• [Aim of the exercise] Go through the entries below and pick out every line with "Clickteam".

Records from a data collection
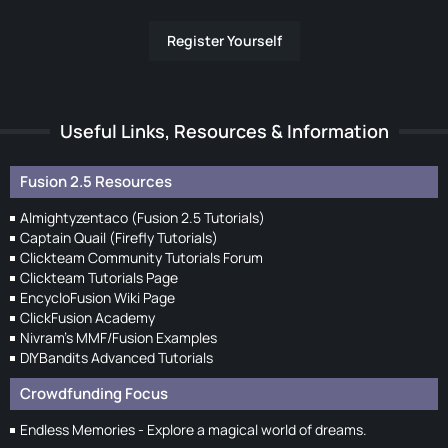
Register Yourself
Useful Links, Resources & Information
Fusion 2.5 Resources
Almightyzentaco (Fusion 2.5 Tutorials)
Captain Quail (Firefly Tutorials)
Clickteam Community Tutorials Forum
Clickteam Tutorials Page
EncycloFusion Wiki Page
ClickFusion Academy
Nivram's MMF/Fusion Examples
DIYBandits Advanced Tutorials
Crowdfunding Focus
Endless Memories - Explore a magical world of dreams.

---

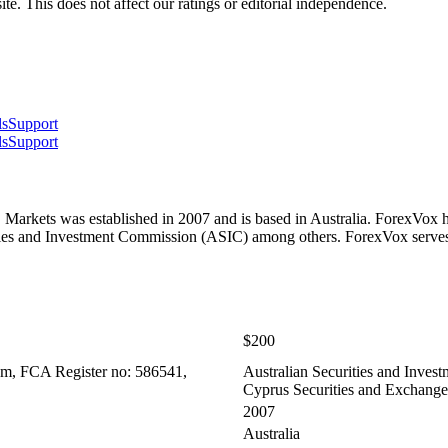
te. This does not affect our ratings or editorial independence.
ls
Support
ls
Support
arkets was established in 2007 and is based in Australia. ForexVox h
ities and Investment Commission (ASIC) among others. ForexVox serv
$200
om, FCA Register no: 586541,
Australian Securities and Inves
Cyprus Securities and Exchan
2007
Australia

==

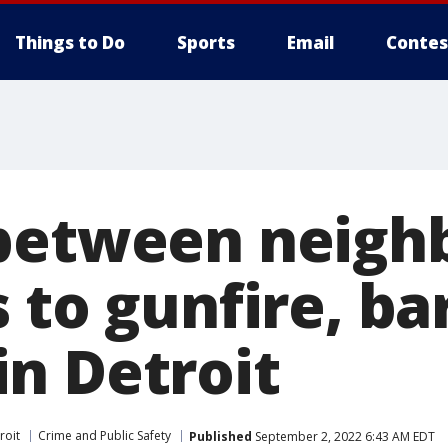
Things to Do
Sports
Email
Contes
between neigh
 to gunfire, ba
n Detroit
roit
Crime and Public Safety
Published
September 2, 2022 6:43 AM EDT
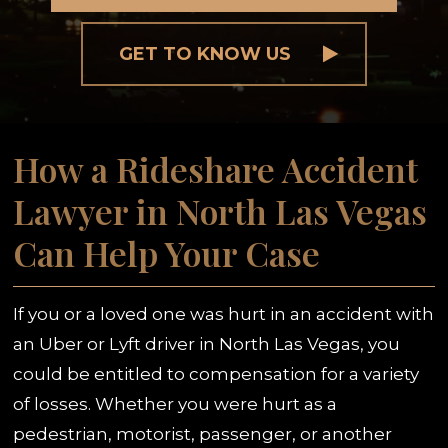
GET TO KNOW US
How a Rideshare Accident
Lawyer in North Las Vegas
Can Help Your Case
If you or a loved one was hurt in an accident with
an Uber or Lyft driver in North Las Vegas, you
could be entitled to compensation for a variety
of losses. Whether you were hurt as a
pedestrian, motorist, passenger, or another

• [Task response]
Clickteam Community Tutorials Forum
Clickteam Tutorials Page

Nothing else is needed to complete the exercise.